Development of the Inverse Kinematics Model of Arslan Humanoid Robot Using Stereo Vision and CNN

Hadir Elaff; Ihab Elaff

doi:10.20944/preprints202508.1220.v1

Submitted:

16 August 2025

Posted:

18 August 2025

You are already at the latest version

Abstract

This paper presents the design and implementation of an inverse kinematics (IK) model for Arslan, a humanoid robot with a biomechanically realistic neck structure. The neck, modeled from 3D-scanned human cervical vertebrae, achieves natural flexion/extension and axial rotation through a two-motor system coupled with springs and elastic bands. The resulting mechanical compliance introduces non-linearities that make conventional analytical IK models ineffective. To address this, a stereo vision system with a laser reference was used to capture over 2,500 head pose samples across defined motor angle ranges. A Convolutional Neural Network (CNN) with Bayesian Regularization was trained to predict motor angles from the 3D direction of a sound source. Experimental results demonstrate high accuracy, with standard deviations of 0.45° for flexion/extension and 1.02° for rotation, and mean estimation errors of 1.96° and 3.96°, respectively. The proposed CNN-based IK model enables smooth, precise head orientation despite biomechanical flexibility, offering a robust approach for humanoid robots requiring realistic motion in response to sensory cues.

Keywords:

inverse kinematics

;

Arslan humanoid robot

;

stereo vision

;

CNN

;

sound source localization

Subject:

Computer Science and Mathematics - Robotics

1. Introduction

The Robotic Information System (RIS) is a novel information system design that uses intelligent robots to deliver data, information processing, and services to consumers across large geographic areas [1]. An abstract representation of the RIS shows three major pieces (Figure 1): database servers, the data and information processing engine (The-Oracle), and the head of a humanoid robot (Arslan). Each of those blocks was created with some enhancements to the current techniques that are typically employed to ensure prompt and effective response.

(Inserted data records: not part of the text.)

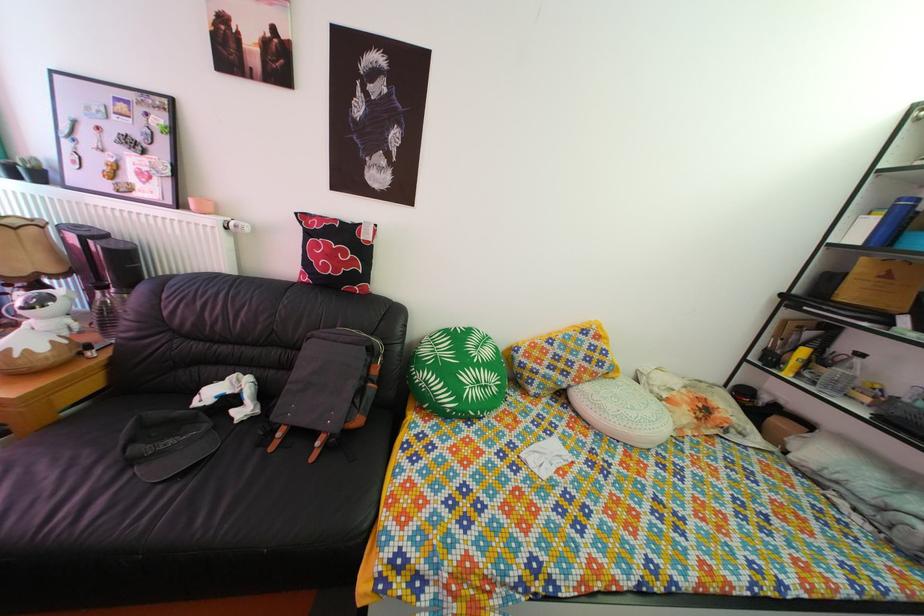 Find where to lift the tall glass bottle. Please return your answer as a coordinate pair (x, y).

(103, 310) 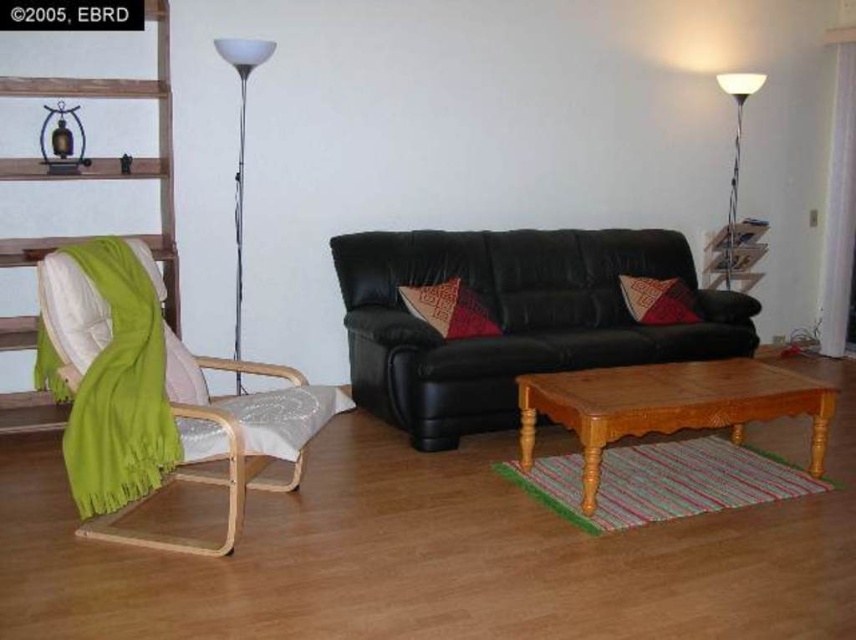 You are standing in the living room and want to place a small plant on the floor next to the green fabric chair at left. What are the coordinates where you should place it?

The coordinates for placing the small plant next to the green fabric chair at left are approximately 0.245 in the x and 0.133 in the y direction.

You are sitting on the sofa and want to reach the metallic silver floor lamp at left and the red woven pillow at center. Which object is higher from the floor?

The metallic silver floor lamp at left is higher from the floor than the red woven pillow at center. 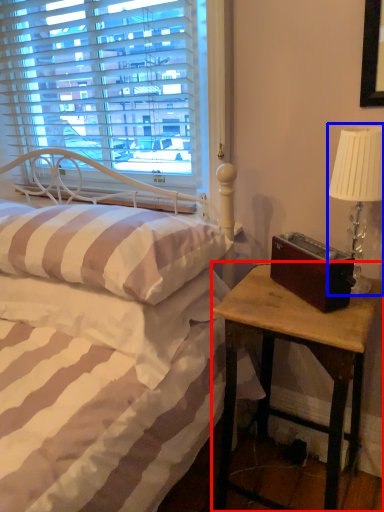 Question: Which point is closer to the camera, nightstand (highlighted by a red box) or table lamp (highlighted by a blue box)?

Choices:
 (A) nightstand
 (B) table lamp

Answer: (A) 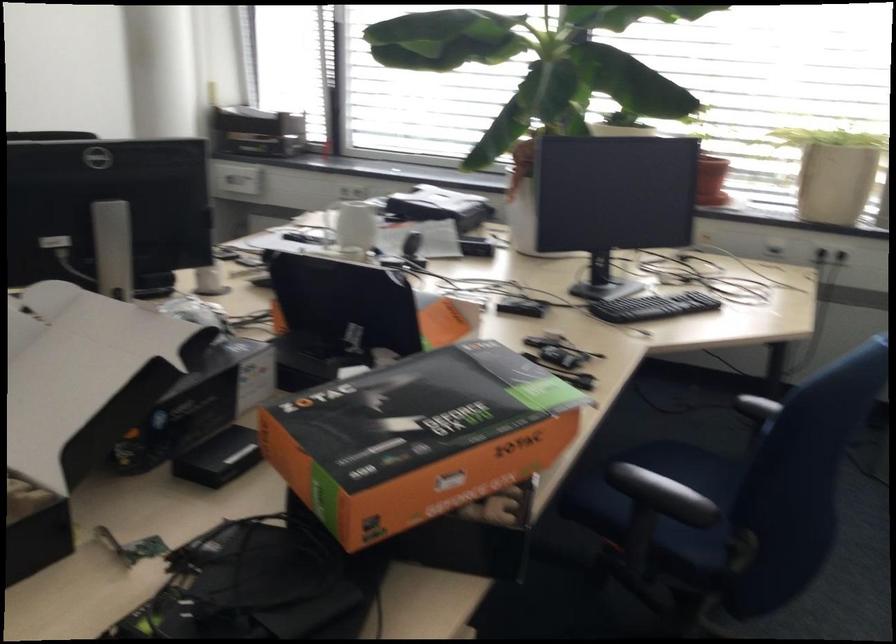 Which object does [220,458] point to?

This point indicates the small black box. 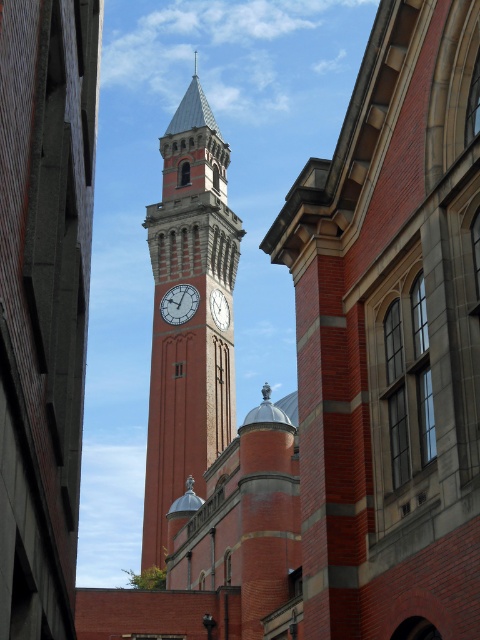 Question: Considering the real-world distances, which object is farthest from the red brick clock tower at center?

Choices:
 (A) matte brick clock at center
 (B) white clock face at center

Answer: (A)

Question: Which point is farther to the camera?

Choices:
 (A) (164, 294)
 (B) (189, 106)

Answer: (B)

Question: Considering the real-world distances, which object is farthest from the red brick clock tower at center?

Choices:
 (A) matte brick clock at center
 (B) white clock face at center

Answer: (A)

Question: Does red brick clock tower at center lie in front of matte brick clock at center?

Choices:
 (A) no
 (B) yes

Answer: (B)

Question: Can you confirm if red brick clock tower at center is positioned below matte brick clock at center?

Choices:
 (A) no
 (B) yes

Answer: (A)

Question: Considering the relative positions of matte brick clock at center and white clock face at center in the image provided, where is matte brick clock at center located with respect to white clock face at center?

Choices:
 (A) left
 (B) right

Answer: (A) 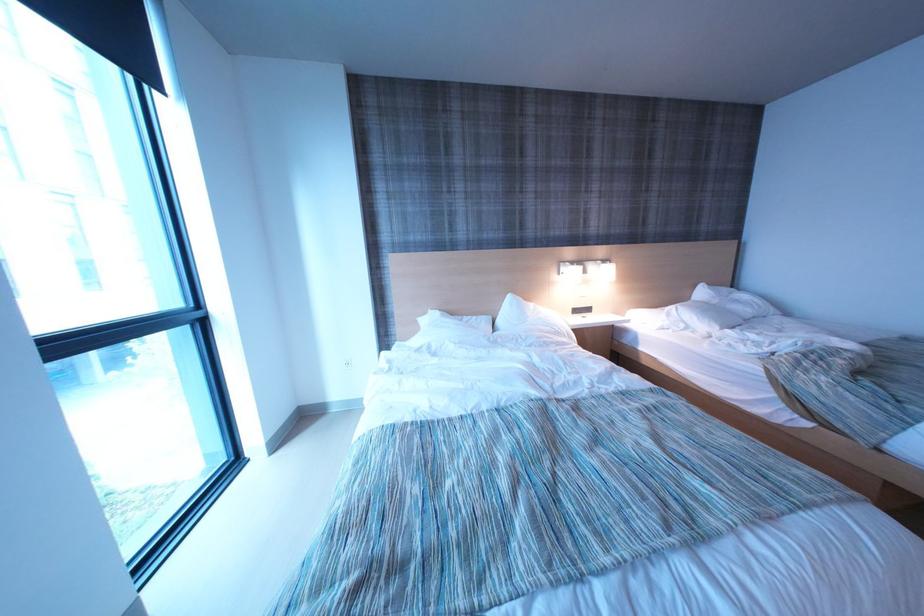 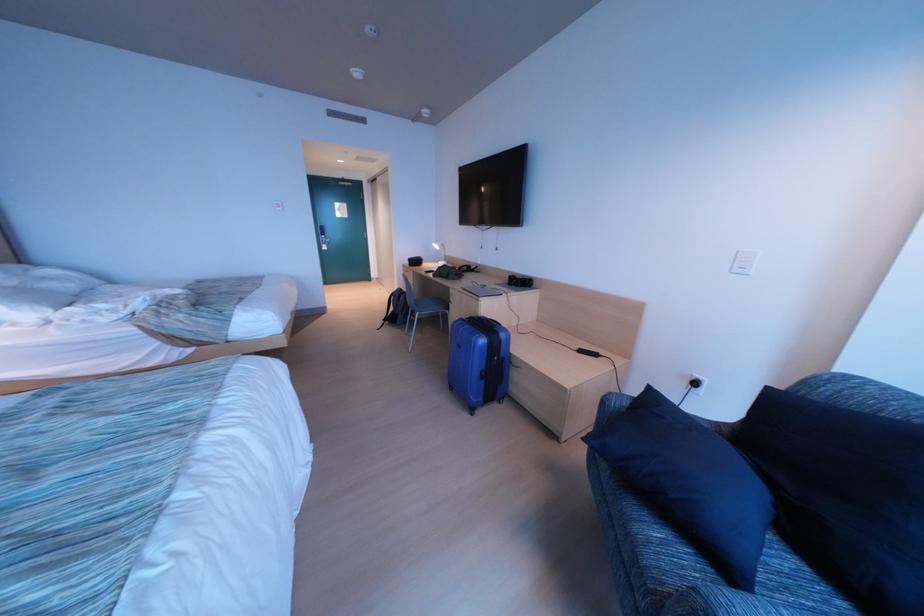 First-person continuous shooting, in which direction is the camera rotating?

The camera rotated toward right-down. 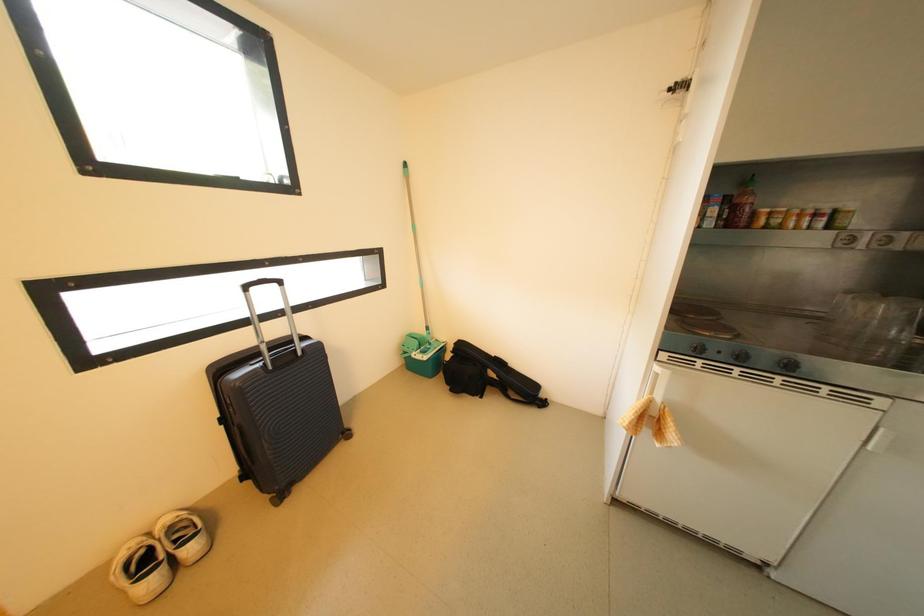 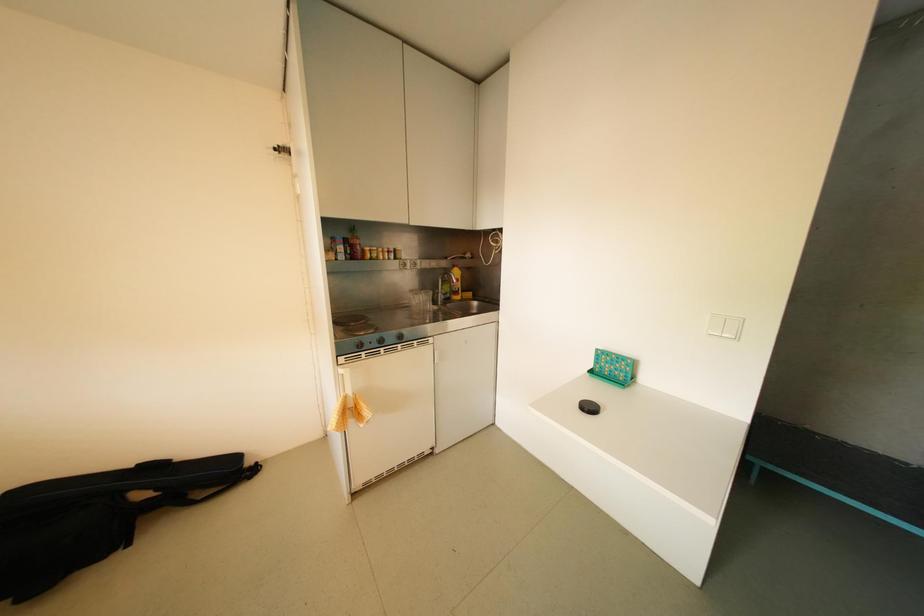 Question: The camera is either moving clockwise (left) or counter-clockwise (right) around the object. The first image is from the beginning of the video and the second image is from the end. Is the camera moving left or right when shooting the video?

Choices:
 (A) Left
 (B) Right

Answer: (A) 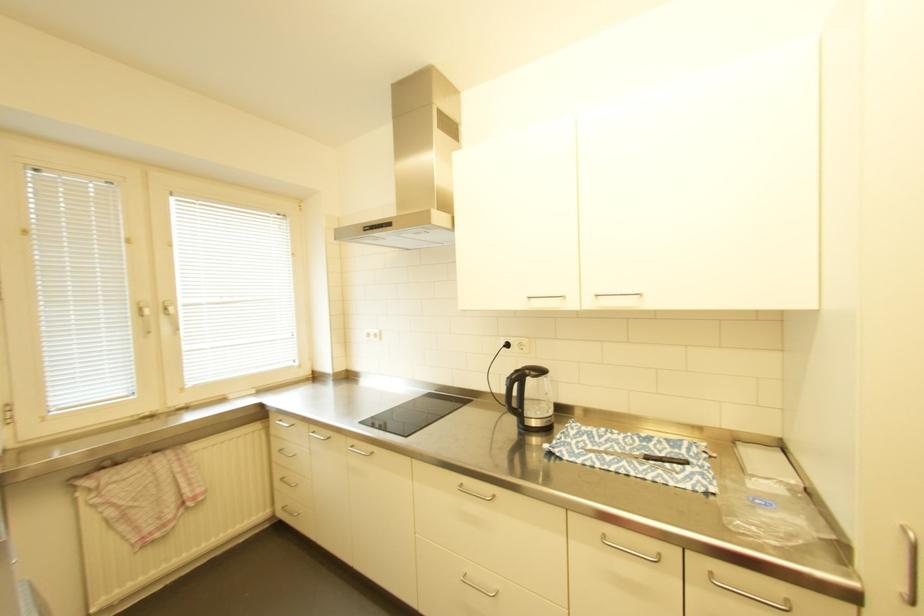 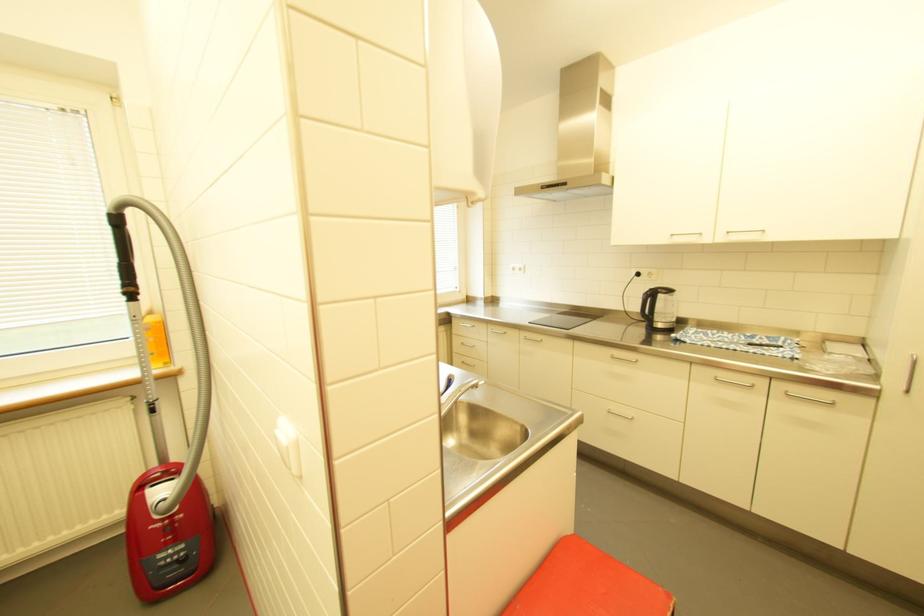 Locate, in the second image, the point that corresponds to (528,305) in the first image.

(671, 241) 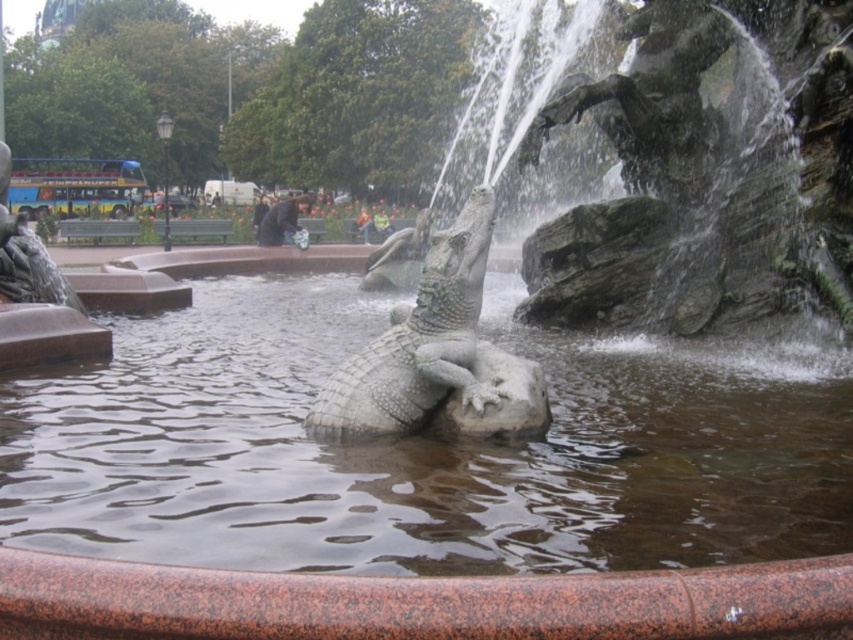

Figure 1. Robotic Information System (RIS) main blocks [1].

The primary front-end of the system is the Arslan humanoid robot, which has a 3D vision system [2], a 3D audition system [3], biomechanical systems for speaking and emotion, a smelling sensor, and an NLP system. Arslan itself contains a portion of the system’s AI, while The-Oracle contains the remainder.

In order to achieve a realistic motion, Arslan’s nick was developed to resemble a human’s nick structure using 3D-scanned vertebrae [4]. Since previous humanoid robots have been designed to execute rotation motions independent of displacement action, they lack this biomechanical design.

Since humans rarely do it in everyday life, Arslan did not need to complete every motion to the highest rating. Only flexion/extension and axial rotation have been permitted because lateral bending has very little bearing on Arslan’s application scope.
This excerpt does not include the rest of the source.